Kalbe Bangun Kemitraan dengan eksekutif pada Pengembangunan Teknologi Stem Cell

JAKARTA – PT Kalbe Farma Tbk (Kalbe) menyokong pemerintah di mengembangkan pengembangan di dalam bidang sarana produksi stem cell juga bioteknologi. BPOM (Badan Pengawas Penyelesaian kemudian Makanan) menyambut baik upaya yang digunakan sudah pernah diadakan Kalbe, ditandai dengan kunjungan Kepala Badan POM, Taruna Ikrar, ke Kalbe Business Innovation Center dalam DKI Jakarta Timur juga PT Kalbio Global Medika di dalam Cikarang.
Kunjungan Kepala Badan POM merupakan sinergi antara pemerintah serta sektor kesehatan, untuk meningkatkan ketahanan kebugaran nasional.
“Kunjungan Badan POM pada hari ini merupakan momen yang dimaksud sangat penting juga memberi semangat bagi Kalbe untuk terus maju memunculkan produk-produk kemudian layanan yang digunakan berkualitas serta aman bagi masyarakat. Kami berharap melalui konferensi ini, terus dapat berbagi informasi, berdiskusi, dan juga meningkatkan sinergi antara pihak bidang dan juga regulator,” kata Presiden Komisaris PT Kalbe Farma Tbk Vidjongtius.
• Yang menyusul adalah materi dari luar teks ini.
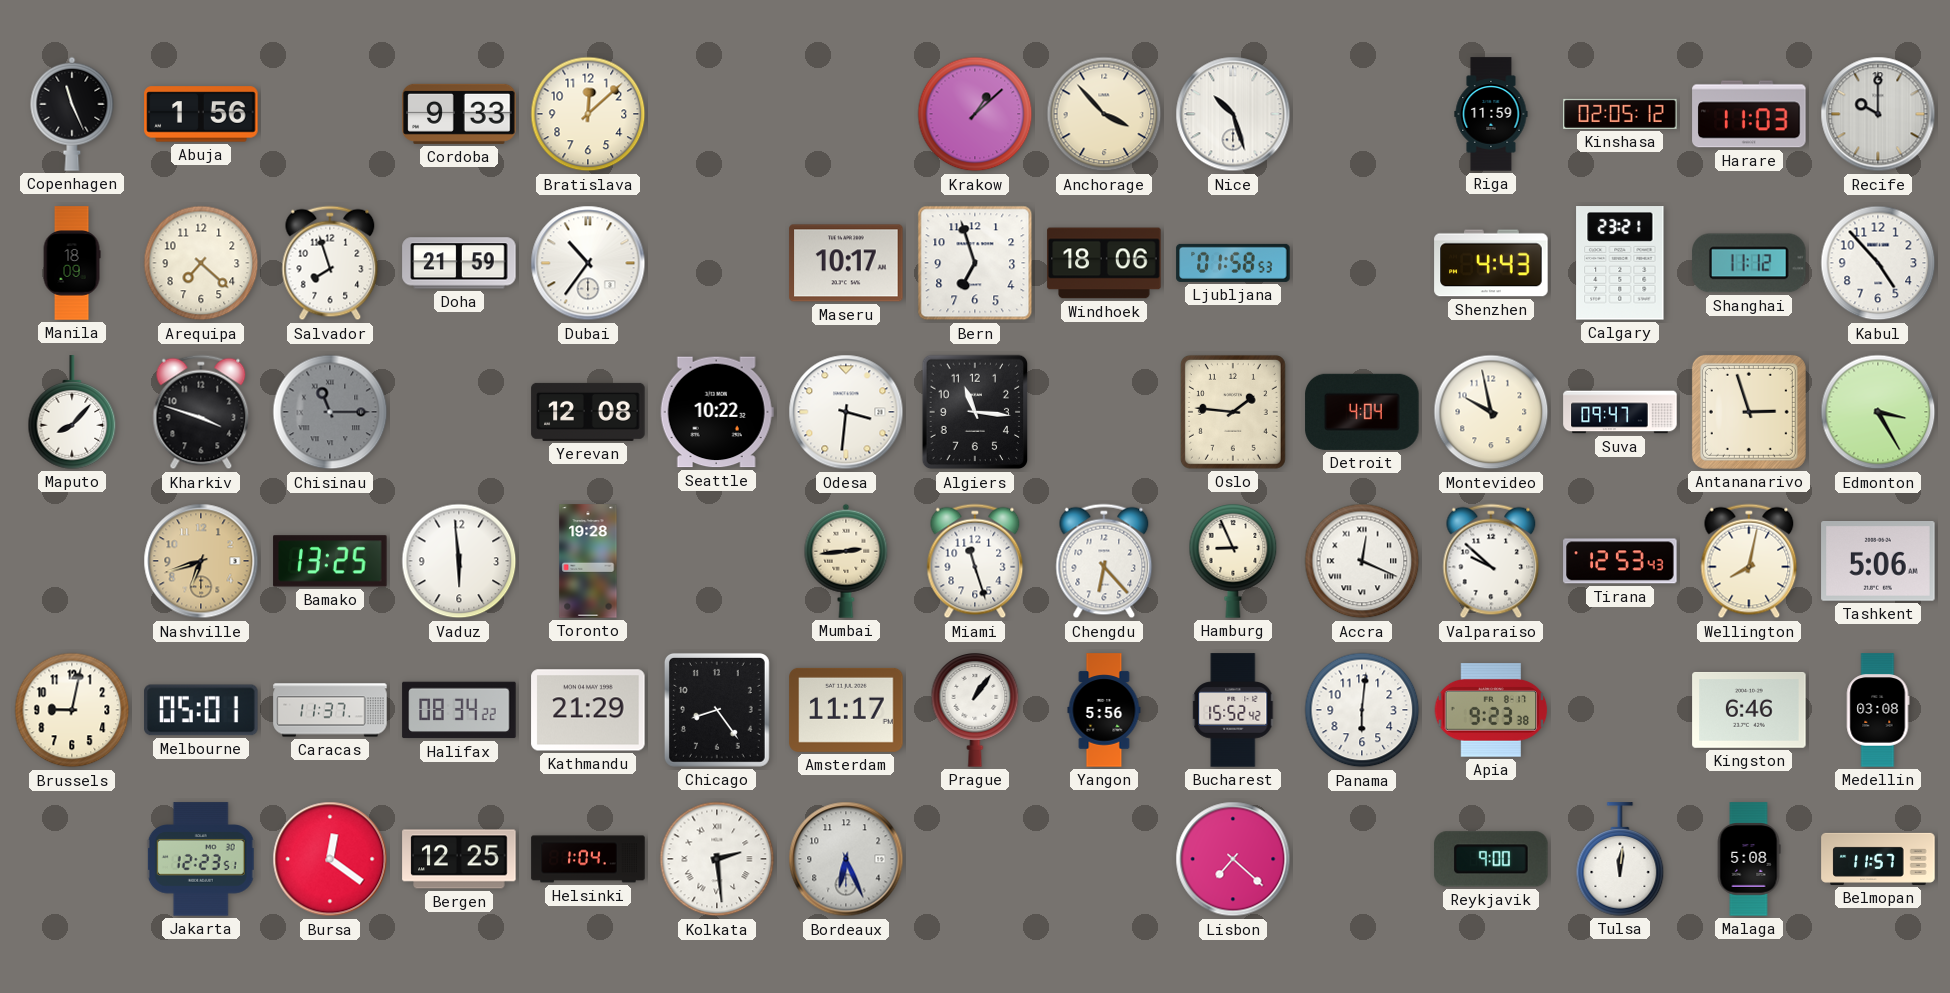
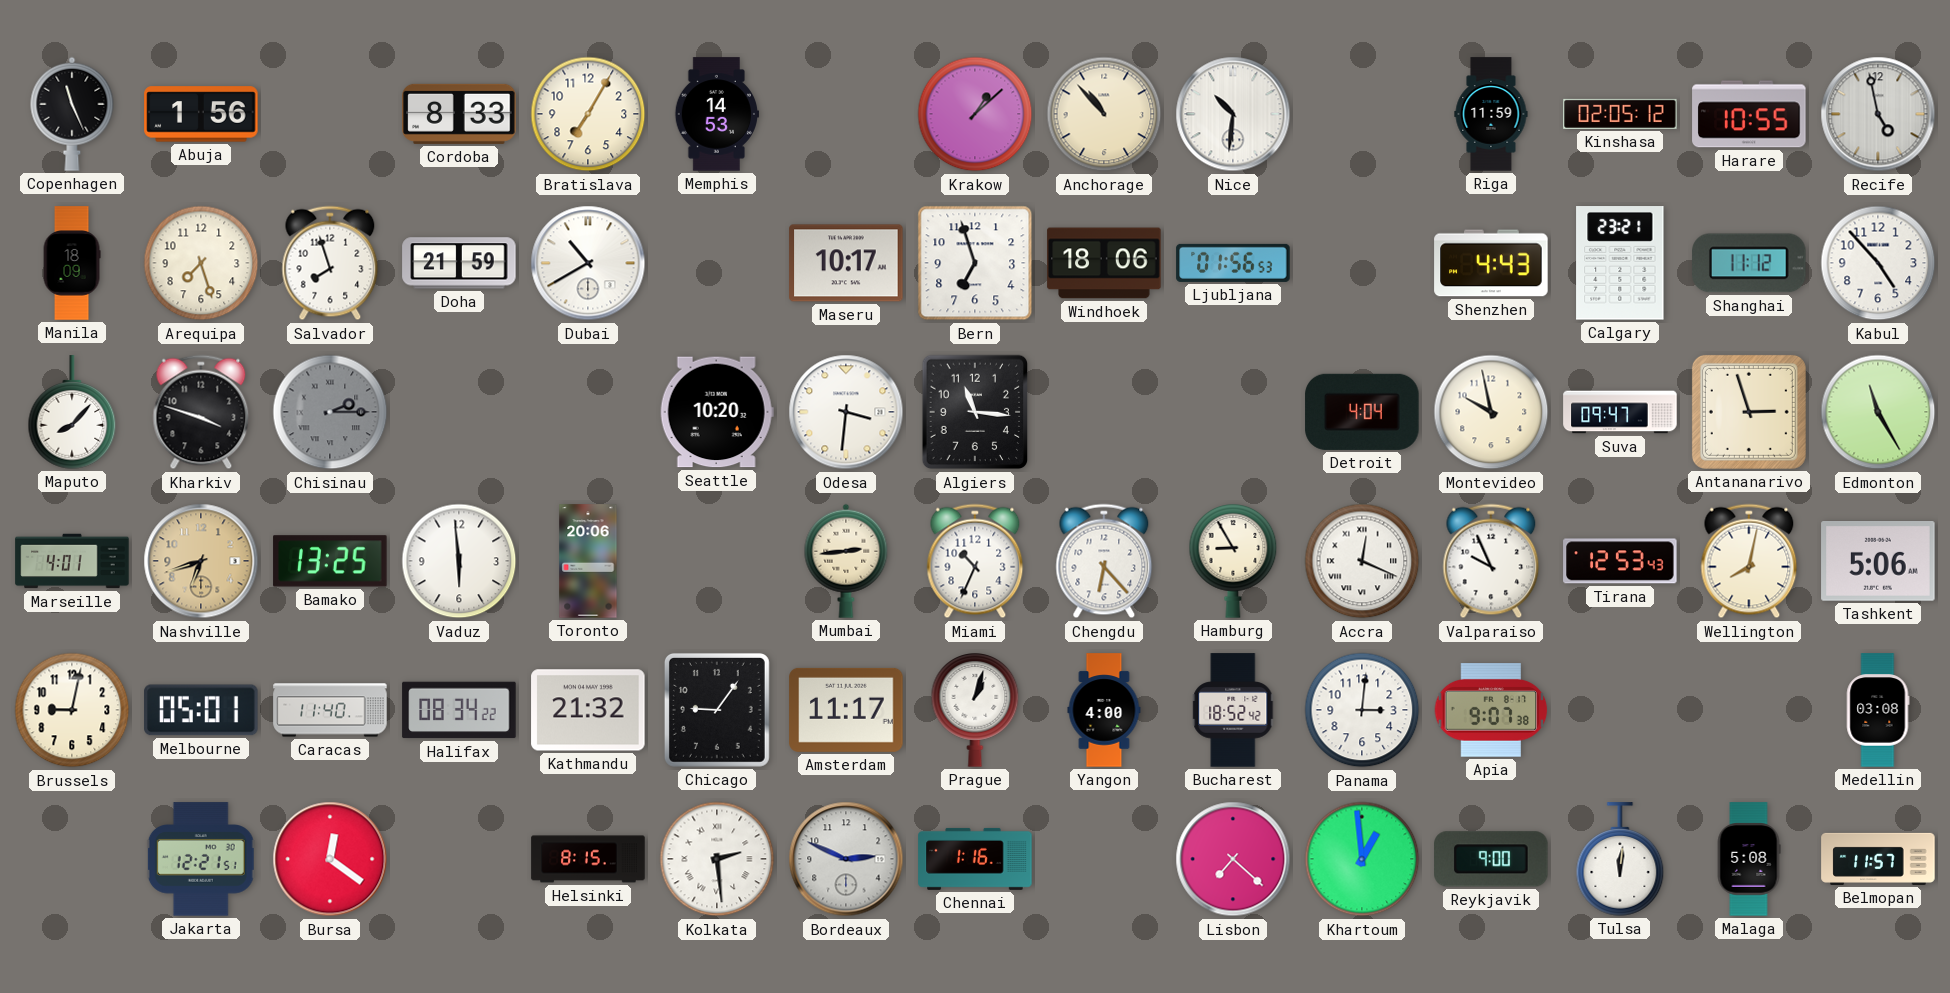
Cordoba: 9:33 -> 8:33
Bratislava: 12:08 -> 7:05
Memphis: none -> 14:53
Anchorage: 3:53 -> 10:53
Nice: 10:27 -> 10:31
Harare: 11:03 -> 10:55
Recife: 10:00 -> 4:58
Arequipa: 7:22 -> 7:27
Dubai: 10:36 -> 10:40
Ljubljana: 01:58 -> 01:56
Chisinau: 11:15 -> 2:15
Yerevan: 12:08 -> none
Seattle: 10:22 -> 10:20
Oslo: 1:46 -> none
Edmonton: 3:25 -> 11:25
Marseille: none -> 4:01
Toronto: 19:28 -> 20:06
Miami: 11:27 -> 10:34
Hamburg: 8:56 -> 8:55
Valparaiso: 9:52 -> 9:56
Caracas: 11:37 -> 11:40
Kathmandu: 21:29 -> 21:32
Chicago: 8:24 -> 9:06
Prague: 1:06 -> 1:03
Yangon: 5:56 -> 4:00
Bucharest: 15:52 -> 18:52
Panama: 6:01 -> 3:01
Apia: 9:23 -> 9:07
Kingston: 6:46 -> none
Jakarta: 12:23 -> 12:21
Bergen: 12:25 -> none
Helsinki: 1:04 -> 8:15
Bordeaux: 6:26 -> 2:49
Chennai: none -> 1:16
Khartoum: none -> 12:59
Fasilitas produksi stem cell Kalbe sendiri sudah mendapatkan sertifikasi CPOB (Cara Pembuatan Jalan keluar yang mana Baik) dari BPOM, terkait sarana pengolahan stem cell milik anak usaha Kalbe, PT Bifarma Adiluhung, atau biasa disebut Regenic pada tahun 2014. Sarana pengolahan stem cell ini menjadi sarana pengolahan stem cell pertama yang tersebut mendapatkan sertifikasi CPOB.
Saat ini Kalbe secara terlibat terus berkolaborasi dengan Direktorat Pengawasan Produksi Solusi BPOM, termasuk ketika Kalbe melakukan pemindahan site pengolahan sel punca dari site Pulomas ke lokasi pada Kalbe Business Innovation Center tahun 2021. Di tahun yang mana sama, Kalbe juga mendapatkan Persetujuan Penilaian Solusi Pembangunan Baru UCMSC & Secretome.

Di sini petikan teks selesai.